庄司さん

バラエティ番組における芸人さんたちの生き様を見るのが好きです。ひとが社会で生きてゆくことについての、ある種の(わりあいピースフルな)ユートピアがそこに築かれていると思うから。自分自身は、人間観察は実際にはあんまり得意ではないのだけれど、だからこそ、バラエティ番組を見ることで、社会で生きるということについてのひとつの凝縮形をお手軽に観察したいと思っている気がする。

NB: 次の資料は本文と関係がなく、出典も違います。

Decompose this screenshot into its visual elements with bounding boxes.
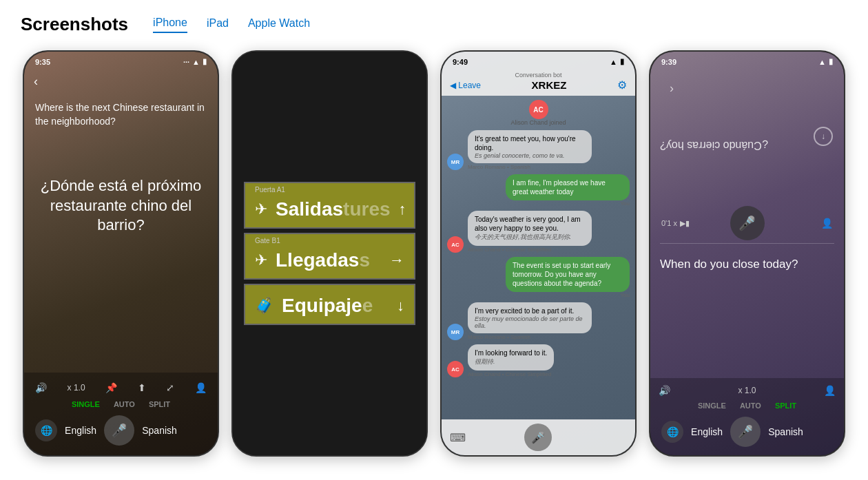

気の利いたかえしのできない芸人さん、人間関係が得意じゃない芸人さん、存在感のない芸人さん。「腕がある」とは評されないような芸人さんでも、正直な自分の姿を認め、正直なままにデフォルメし、出演者全員の手を借りて試行錯誤しながら「キャラクター」として確立させていき、そうすることで、居場所を獲得してゆく芸人さんたちの姿に、感心してしまう。


品川庄司の庄司さんが、裸になって「ミキティー」と叫びだした頃、とてもびっくりして、感動した。庄司さん、ものがなしいほどにおかしかった。
 庄司さんて以前は、イケメンというにはちょっと中途半端な容貌で、芸人さんの中では頭の回転が早いほうではないし、どんな人なのか品川さんの影にかくれて人物像がぼんやりとしていた。だけどあるときから、余計な装飾は全て捨て、素の自分(←究極にデフォルメしたかたちの)以外はなにひとつ持たずにそこに存在することを、庄司さんは始めた。裸になって奥さんの名前を叫びはじめたってことだけど。
 そこまでに葛藤はたくさんあったに違いないと思うんだけど、文字通り裸になって自分の馬鹿をさらけだすことで初めて視聴者は庄司さんという個人を認識できるようになったと思う。庄司=筋肉馬鹿というかたちで。筋肉馬鹿は庄司さんのひとつの側面でしかないだろうけど、どうしようもなく本質的ななにかであることも、たぶん本当なんだろう。おそらく、どの時点かで、自分の小ささやダメさを全て認める強さを、庄司さんは手に入れたのだと思った。

 裸になって奥さんの名前を呼ぶ。最高にばかばかしくて、意味がなくて、でも、その姿はやさしくて綺麗だ。人々に宝石や金を分け与え続けた幸福の王子の、最後に残った鉛の心臓(優しい心以外なにひとつ持たない)さながら。


 という話をひとにすると、否定をされることはなかったけれど「でも、裸になって嫁の名前を言ったところで、面白くはないけどね」と誰もが言ったものだけれども。けどわたしは、そんな庄司さんの「ミキティー!」を、面白いって思ってたんだよなー


 バラエティ番組での庄司さんのように、あんなふうに生きられたらいいのかもしれないなと思う。自分はこれっぽっちの人間だってさらけ出し、一番低いところに立ちながら、世界にむかって愛をさけぶ。